» TASK OBJECTIVE
The reply must consist of the lines from the first line of the records through the line containing "25 de mayo de 2026", copied exactly, with every picture omitted.

Stored data
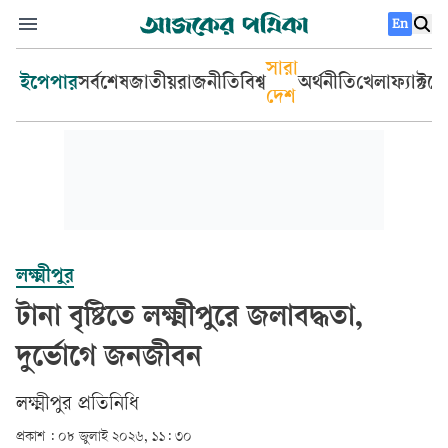
En
সারা
ইপেপার
সর্বশেষ
জাতীয়
রাজনীতি
বিশ্ব
অর্থনীতি
খেলা
ফ্যাক্টচ
দেশ
লক্ষ্মীপুর
টানা বৃষ্টিতে লক্ষ্মীপুরে জলাবদ্ধতা,
দুর্ভোগে জনজীবন
লক্ষ্মীপুর প্রতিনিধি
প্রকাশ :
০৮ জুলাই ২০২৬, ১১: ৩০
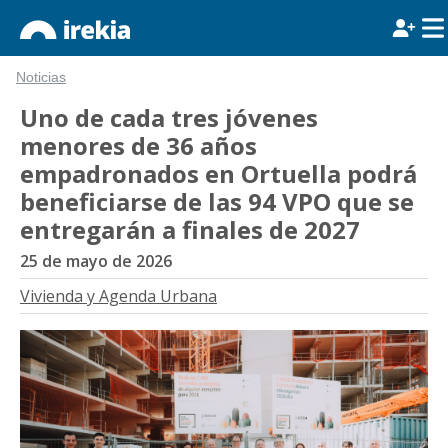
Noticias
Uno de cada tres jóvenes
menores de 36 años
empadronados en Ortuella podrá
beneficiarse de las 94 VPO que se
entregarán a finales de 2027
25 de mayo de 2026
Vivienda y Agenda Urbana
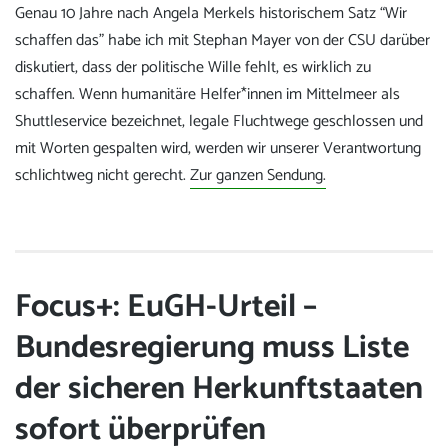
Genau 10 Jahre nach Angela Merkels historischem Satz “Wir
schaffen das” habe ich mit Stephan Mayer von der CSU darüber
diskutiert, dass der politische Wille fehlt, es wirklich zu
schaffen. Wenn humanitäre Helfer*innen im Mittelmeer als
Shuttleservice bezeichnet, legale Fluchtwege geschlossen und
mit Worten gespalten wird, werden wir unserer Verantwortung
schlichtweg nicht gerecht.
Zur ganzen Sendung.
Focus+: EuGH-Urteil –
Bundesregierung muss Liste
der sicheren Herkunftstaaten
sofort überprüfen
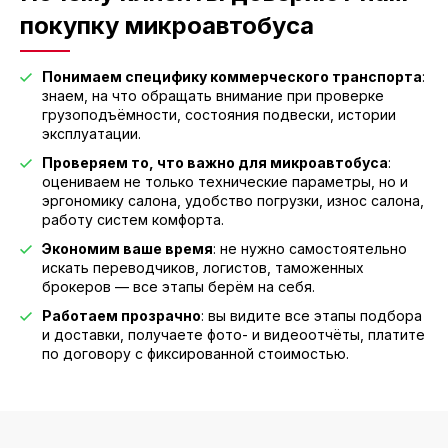
покупку микроавтобуса
Понимаем специфику коммерческого транспорта
:
знаем, на что обращать внимание при проверке
грузоподъёмности, состояния подвески, истории
эксплуатации.
Проверяем то, что важно для микроавтобуса
:
оцениваем не только технические параметры, но и
эргономику салона, удобство погрузки, износ салона,
работу систем комфорта.
Экономим ваше время
: не нужно самостоятельно
искать переводчиков, логистов, таможенных
брокеров — все этапы берём на себя.
Работаем прозрачно
: вы видите все этапы подбора
и доставки, получаете фото- и видеоотчёты, платите
по договору с фиксированной стоимостью.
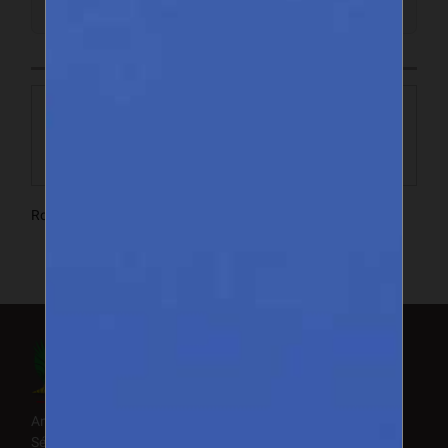
ENTREZ EN CONTACT
Route de l'ancien Jardin ISRA Rd, Camberene, Dakar
Suivez-nous
Facebook
X (Twitter)
Annuaire des exportateurs du
Instagram
Sénégal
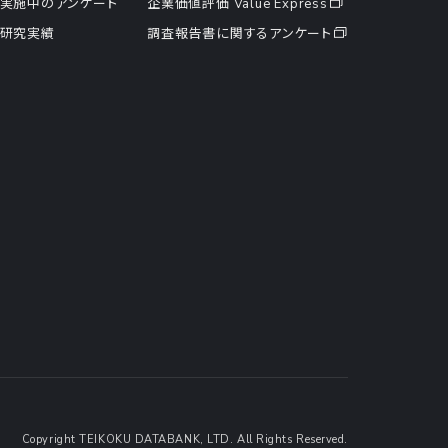
実施中のアンケート
企業価値評価 Value Express
研究実績
調査報告書に関するアンケート
Copyright TEIKOKU DATABANK, LTD. All Rights Reserved.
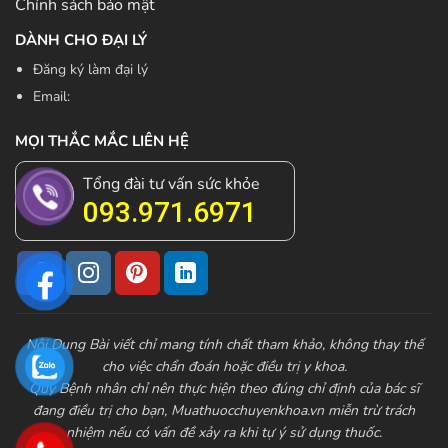
Chính sách bảo mật
DÀNH CHO ĐẠI LÝ
Đăng ký làm đại lý
Email:
MỌI THẮC MẮC LIÊN HỆ
Tổng đài tư vấn sức khỏe
093.971.6971
Nội Dung Bài viết chỉ mang tính chất tham khảo, không thay thế
cho việc chẩn đoán hoặc điều trị y khoa.
Quý Bệnh nhân chỉ nên thực hiện theo đúng chỉ định của bác sĩ
đang điều trị cho bạn,
Muathuocchuyenkhoa.vn
miễn trừ trách
nhiệm nếu có vấn đề xảy ra khi tự ý sử dụng thuốc.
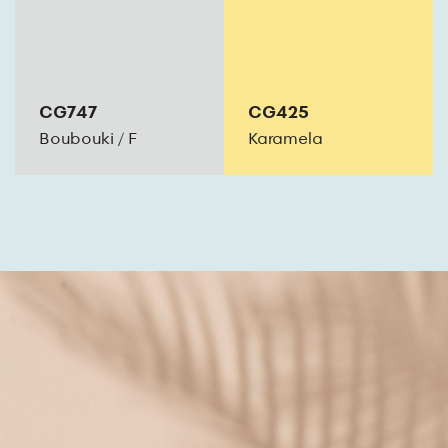
CG747
CG425
Boubouki
/
F
Karamela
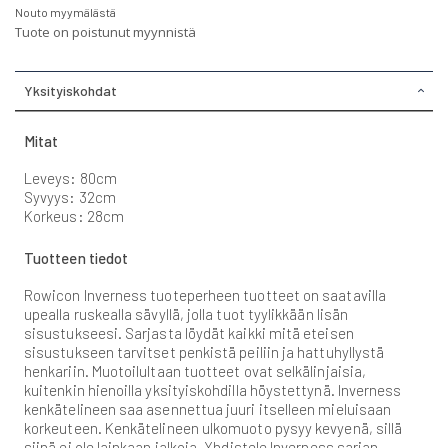
Nouto myymälästä
Tuote on poistunut myynnistä
Yksityiskohdat
Mitat
Leveys: 80cm
Syvyys: 32cm
Korkeus: 28cm
Tuotteen tiedot
Rowicon Inverness tuoteperheen tuotteet on saatavilla
upealla ruskealla sävyllä, jolla tuot tyylikkään lisän
sisustukseesi. Sarjasta löydät kaikki mitä eteisen
sisustukseen tarvitset penkistä peiliin ja hattuhyllystä
henkariin. Muotoilultaan tuotteet ovat selkälinjaisia,
kuitenkin hienoilla yksityiskohdilla höystettynä. Inverness
kenkätelineen saa asennettua juuri itselleen mieluisaan
korkeuteen. Kenkätelineen ulkomuoto pysyy kevyenä, sillä
siinä ei ole lainkaan jalkoja. Yhdistele Inverness sarjan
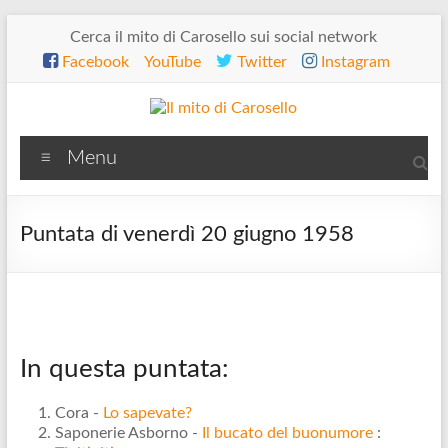
Salta
Cerca il mito di Carosello sui social network
al
Facebook
YouTube
Twitter
Instagram
contenuto
Il
Menu
mito
di
Puntata di venerdì 20 giugno 1958
Carosello
In questa puntata:
Cora -
Lo sapevate?
Saponerie Asborno -
Il bucato del buonumore
:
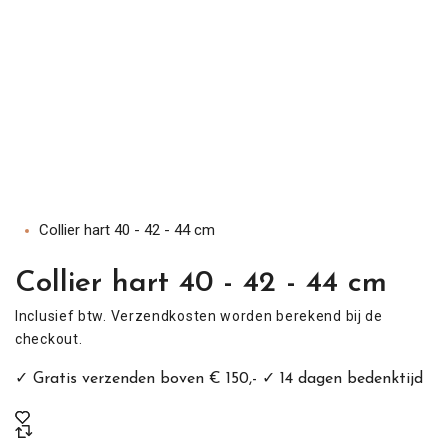
en Naar De Content
ct Naar Productinformatie
Collier hart 40 - 42 - 44 cm
Collier hart 40 - 42 - 44 cm
Inclusief btw.
Verzendkosten
worden berekend bij de
checkout.
✓ Gratis verzenden boven € 150,- ✓ 14 dagen bedenktijd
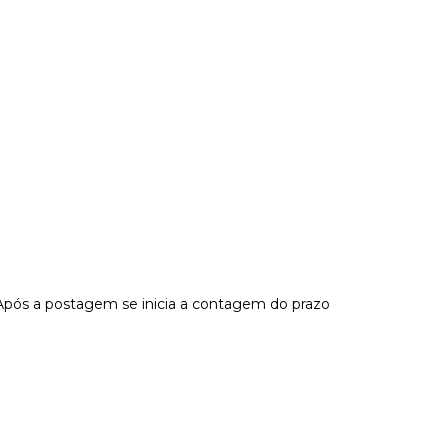
Após a postagem se inicia a contagem do prazo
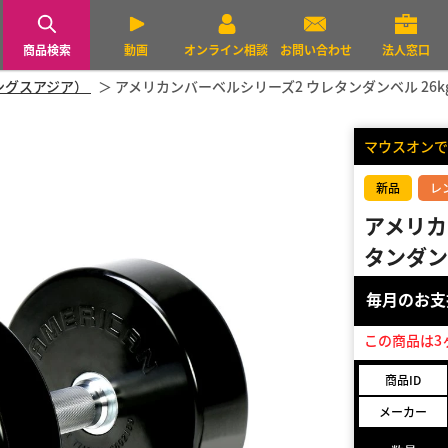
商品検索
動画
オンライン相談
お問い合わせ
法人窓口
トレングスアジア）
アメリカンバーベルシリーズ2 ウレタンダンベル 26k
マウスオンで
新品
レ
アメリカ
タンダンベ
毎月のお
この商品は3
商品ID
メーカー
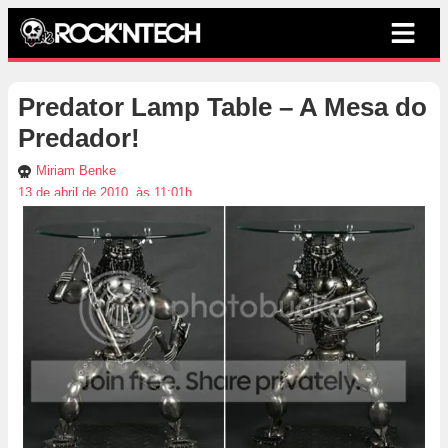
Predator Lamp Table – A Mesa do
Predador!
Miriam Benke
13 de abril de 2010, às 11:01h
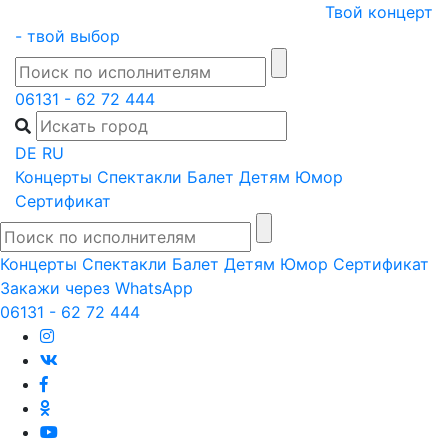
Skip
Твой концерт
to
- твой выбор
content
06131 - 62 72 444
DE
RU
Концерты
Спектакли
Балет
Детям
Юмор
Сертификат
Концерты
Спектакли
Балет
Детям
Юмор
Сертификат
Закажи через WhatsApp
06131 - 62 72 444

» SOLUTION FOR THIS TASK
En
সারা
ইপেপার
সর্বশেষ
জাতীয়
রাজনীতি
বিশ্ব
অর্থনীতি
খেলা
ফ্যাক্টচ
দেশ
লক্ষ্মীপুর
টানা বৃষ্টিতে লক্ষ্মীপুরে জলাবদ্ধতা,
দুর্ভোগে জনজীবন
লক্ষ্মীপুর প্রতিনিধি
প্রকাশ :
০৮ জুলাই ২০২৬, ১১: ৩০
Noticias
Uno de cada tres jóvenes
menores de 36 años
empadronados en Ortuella podrá
beneficiarse de las 94 VPO que se
entregarán a finales de 2027
25 de mayo de 2026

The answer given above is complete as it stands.